--- INFORMATION PROVIDED ---

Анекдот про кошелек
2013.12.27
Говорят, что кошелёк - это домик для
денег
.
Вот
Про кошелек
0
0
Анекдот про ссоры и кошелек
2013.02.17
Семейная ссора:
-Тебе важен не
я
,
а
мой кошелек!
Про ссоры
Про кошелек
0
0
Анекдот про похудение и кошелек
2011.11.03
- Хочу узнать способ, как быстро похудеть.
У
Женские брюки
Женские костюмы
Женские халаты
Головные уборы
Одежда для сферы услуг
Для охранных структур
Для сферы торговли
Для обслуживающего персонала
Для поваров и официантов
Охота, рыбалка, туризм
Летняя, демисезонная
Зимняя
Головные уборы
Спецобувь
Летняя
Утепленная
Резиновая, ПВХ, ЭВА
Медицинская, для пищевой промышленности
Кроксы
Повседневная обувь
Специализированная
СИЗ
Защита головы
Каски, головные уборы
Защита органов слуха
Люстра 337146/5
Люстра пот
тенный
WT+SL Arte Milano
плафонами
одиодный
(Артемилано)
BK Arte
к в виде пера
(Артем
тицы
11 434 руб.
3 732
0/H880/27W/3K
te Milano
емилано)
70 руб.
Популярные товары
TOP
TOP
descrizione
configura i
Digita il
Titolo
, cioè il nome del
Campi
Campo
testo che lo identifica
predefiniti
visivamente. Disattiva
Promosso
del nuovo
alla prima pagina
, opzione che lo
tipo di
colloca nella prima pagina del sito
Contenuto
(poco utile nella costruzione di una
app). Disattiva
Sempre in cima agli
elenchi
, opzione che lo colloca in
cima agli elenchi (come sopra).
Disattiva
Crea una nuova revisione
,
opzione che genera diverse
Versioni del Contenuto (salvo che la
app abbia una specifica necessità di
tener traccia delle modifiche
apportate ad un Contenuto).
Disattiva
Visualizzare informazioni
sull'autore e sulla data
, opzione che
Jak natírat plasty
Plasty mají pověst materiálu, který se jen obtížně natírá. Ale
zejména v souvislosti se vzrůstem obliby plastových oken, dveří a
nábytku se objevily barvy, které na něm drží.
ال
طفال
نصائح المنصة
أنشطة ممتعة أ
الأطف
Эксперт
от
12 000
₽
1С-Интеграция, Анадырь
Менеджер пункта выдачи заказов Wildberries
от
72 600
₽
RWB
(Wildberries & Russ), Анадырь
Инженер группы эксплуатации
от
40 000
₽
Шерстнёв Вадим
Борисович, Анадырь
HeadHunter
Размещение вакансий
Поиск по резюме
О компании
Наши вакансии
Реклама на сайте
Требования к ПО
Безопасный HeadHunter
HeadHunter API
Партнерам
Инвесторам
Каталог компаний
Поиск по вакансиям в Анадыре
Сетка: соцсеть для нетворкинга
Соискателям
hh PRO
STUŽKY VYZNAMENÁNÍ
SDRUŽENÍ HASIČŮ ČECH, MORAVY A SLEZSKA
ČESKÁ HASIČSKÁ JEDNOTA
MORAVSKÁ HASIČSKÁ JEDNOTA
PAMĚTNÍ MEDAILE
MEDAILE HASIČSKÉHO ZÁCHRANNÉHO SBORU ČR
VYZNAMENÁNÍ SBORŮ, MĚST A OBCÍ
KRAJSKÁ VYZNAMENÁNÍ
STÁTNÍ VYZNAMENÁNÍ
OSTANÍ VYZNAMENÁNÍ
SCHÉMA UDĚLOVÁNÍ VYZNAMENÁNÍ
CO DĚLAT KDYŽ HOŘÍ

---

Once you reach the line with "Менеджер пункта выдачи заказов Wildberries" in the data above, copy it and every line after it exactly, up to and including the line with "SDRUŽENÍ HASIČŮ ČECH, MORAVY A SLEZSKA".

# ANSWER SPACE
Менеджер пункта выдачи заказов Wildberries
от
72 600
₽
RWB
(Wildberries & Russ), Анадырь
Инженер группы эксплуатации
от
40 000
₽
Шерстнёв Вадим
Борисович, Анадырь
HeadHunter
Размещение вакансий
Поиск по резюме
О компании
Наши вакансии
Реклама на сайте
Требования к ПО
Безопасный HeadHunter
HeadHunter API
Партнерам
Инвесторам
Каталог компаний
Поиск по вакансиям в Анадыре
Сетка: соцсеть для нетворкинга
Соискателям
hh PRO
STUŽKY VYZNAMENÁNÍ
SDRUŽENÍ HASIČŮ ČECH, MORAVY A SLEZSKA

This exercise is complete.